Mike DeWine and a dozen other state attorneys general have an expansive view of religious freedom. They argue that the Affordable Care Act violates the right of business owners to exercise freely their religious beliefs by mandating coverage of contraception in company health plans. They have suggested to Kathleen Sebelius, the secretary of health and human services, the agency back away from the requirement.
DeWine rightly points out that part of what has defined the country and all but erased religious strife is “our commitment to religious freedom.” Oddly, the Ohio attorney general would encourage clashes by allowing business owners to impose their religious views on employees.
Already the Obama White House has carved exemptions for churches and similar religious institutions. It then made changes to broaden the exemption. DeWine and his colleagues go too far in saying businesses should be accommodated, too. The religious freedom allowed a business owner is the one all of us enjoy, the right to make personal choices about what faith to hold or not.
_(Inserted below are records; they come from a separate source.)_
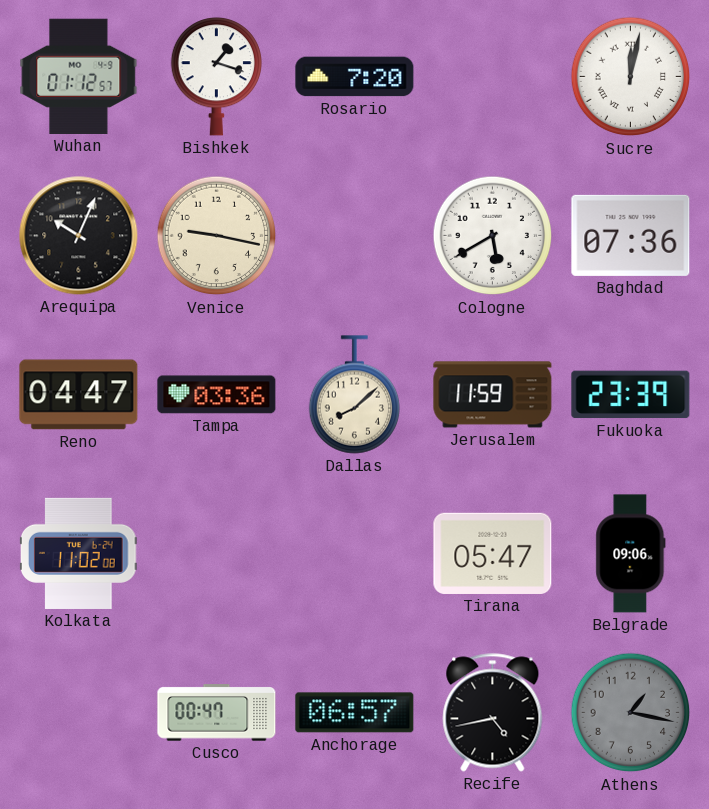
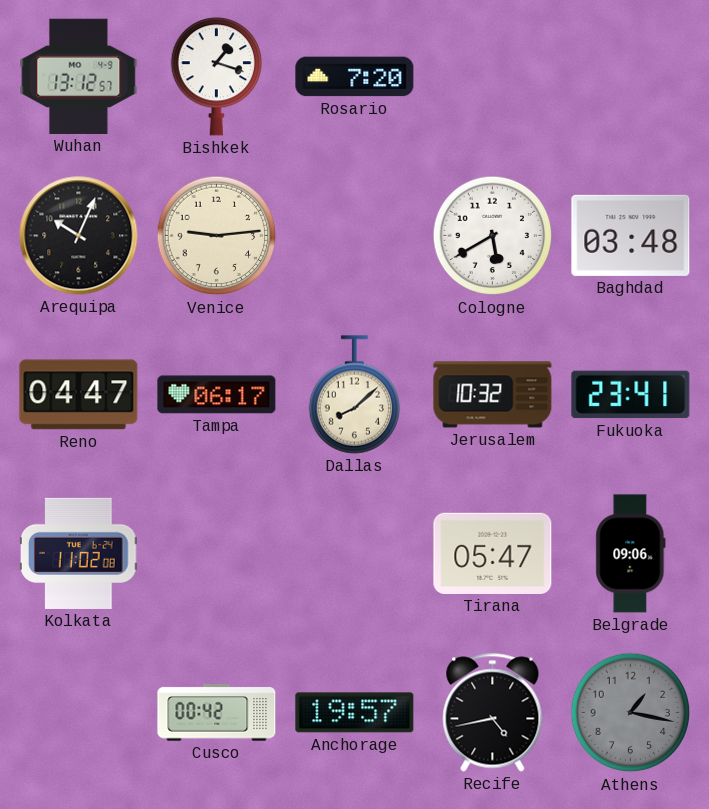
Wuhan: 01:12 -> 13:12
Sucre: 12:02 -> none
Venice: 9:17 -> 9:14
Baghdad: 07:36 -> 03:48
Tampa: 03:36 -> 06:17
Jerusalem: 11:59 -> 10:32
Fukuoka: 23:39 -> 23:41
Cusco: 00:47 -> 00:42
Anchorage: 06:57 -> 19:57
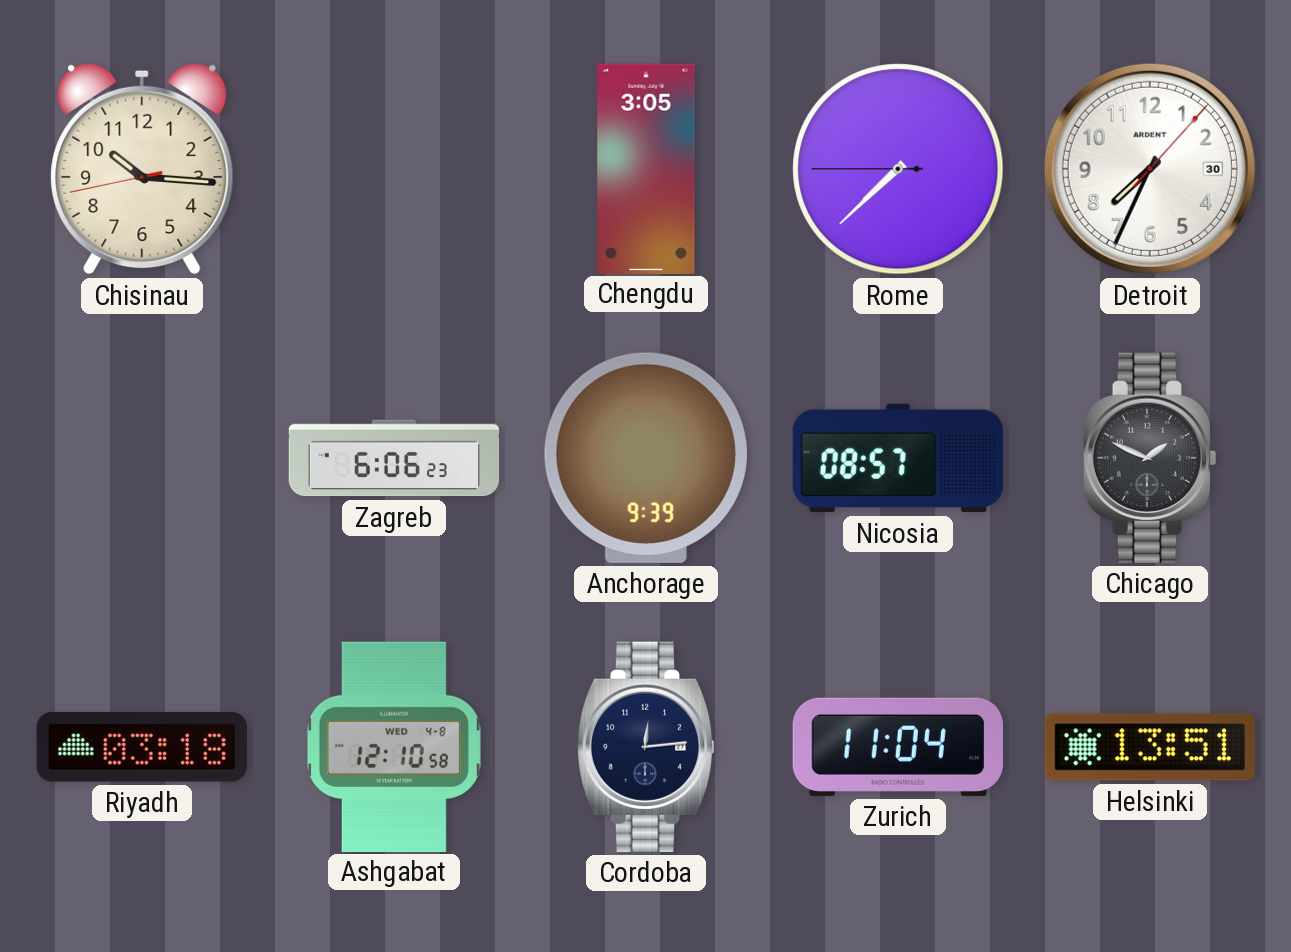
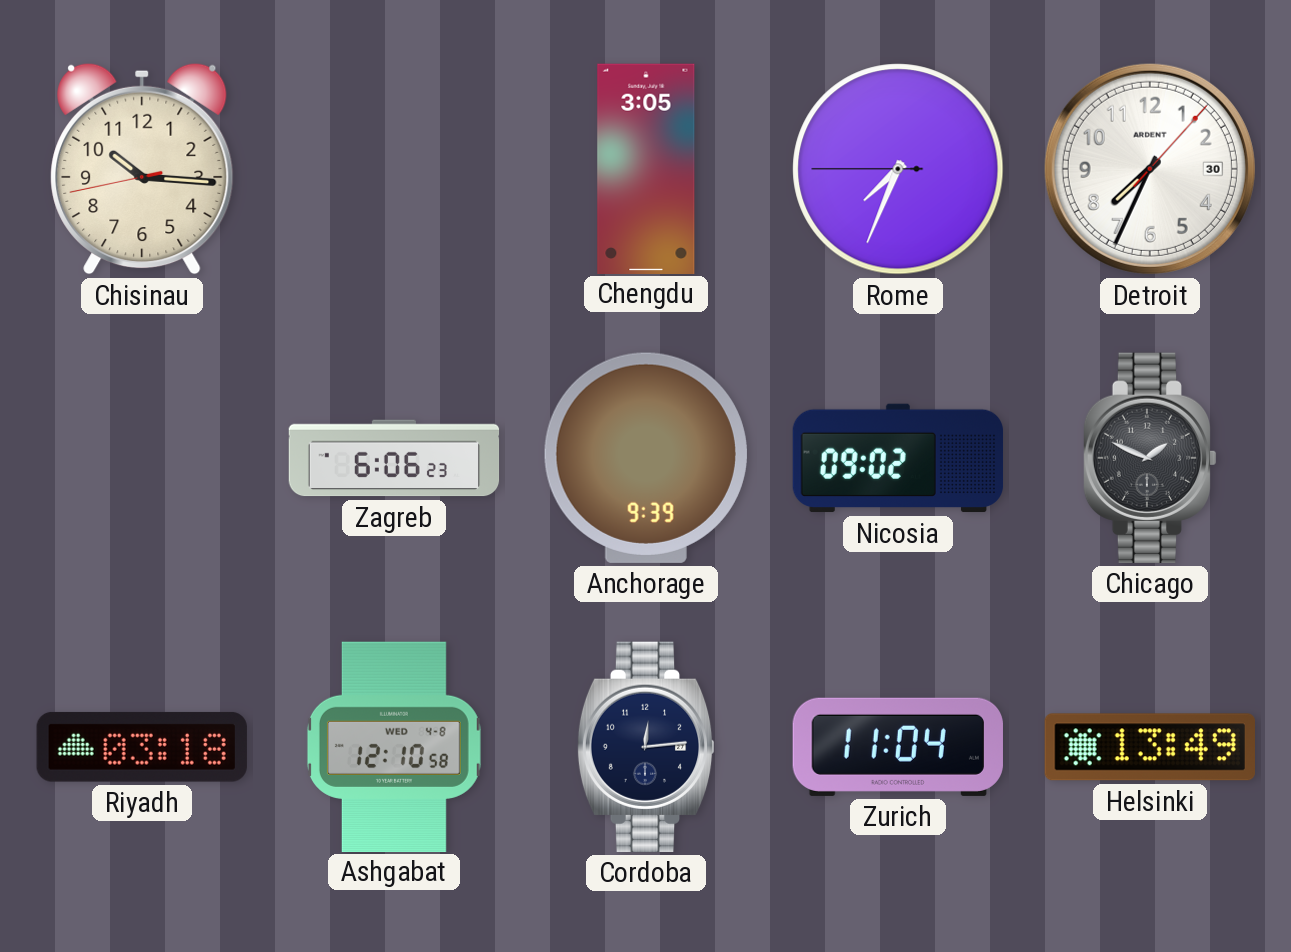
Rome: 7:37 -> 7:33
Nicosia: 08:57 -> 09:02
Helsinki: 13:51 -> 13:49
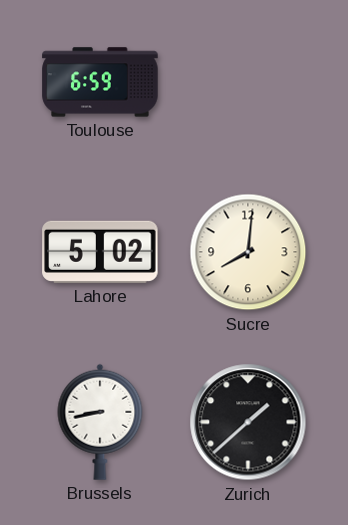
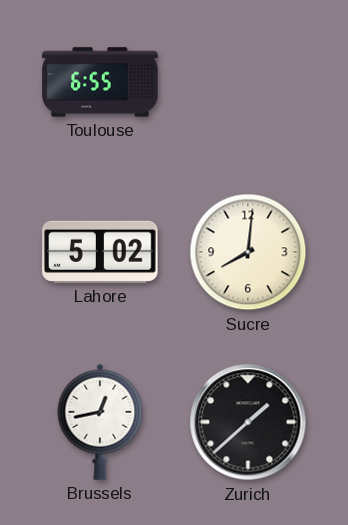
Toulouse: 6:59 -> 6:55
Brussels: 8:43 -> 12:43
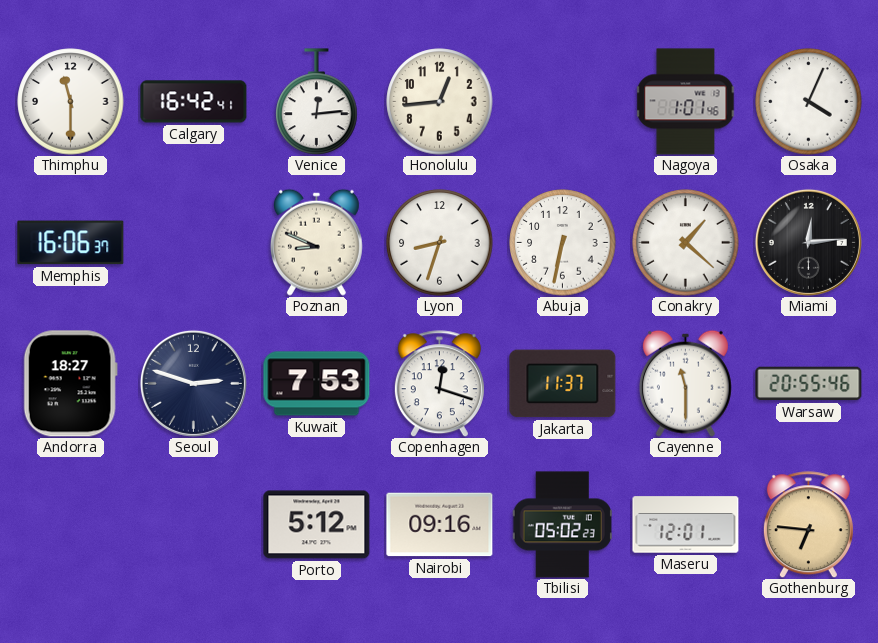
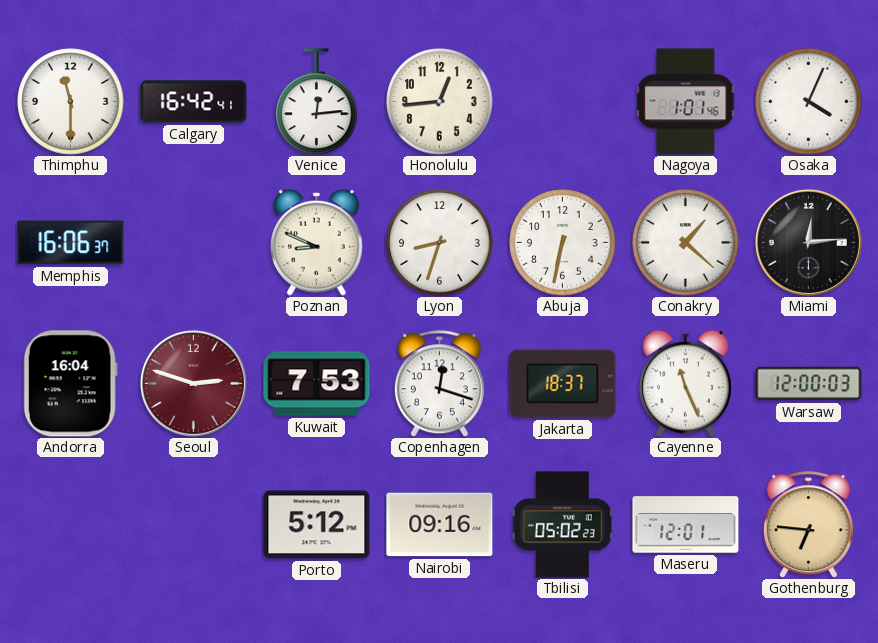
Andorra: 18:27 -> 16:04
Seoul dial: navy -> burgundy
Jakarta: 11:37 -> 18:37
Cayenne: 11:30 -> 11:26
Warsaw: 20:55 -> 12:00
In putting together a package of guaranteed benefits, the federal government made choices driven by health outcomes, among other things, contraception resulting in fewer unintended pregnancies and abortions. More, the decision to include birth control reflects its widespread use, across many faiths, no doubt, and the important role it has played in women’s lives.
How many firms would limit the pool of potential workers to those who share the religious beliefs of the boss or owner? Not many, if the aim is to attract the highest caliber of employee. They may even include birth control in their health coverage as part of attracting a wide range of applicants. This is the practical understanding of an increasingly diverse workplace. It hardly infringes on personal belief or religious freedom.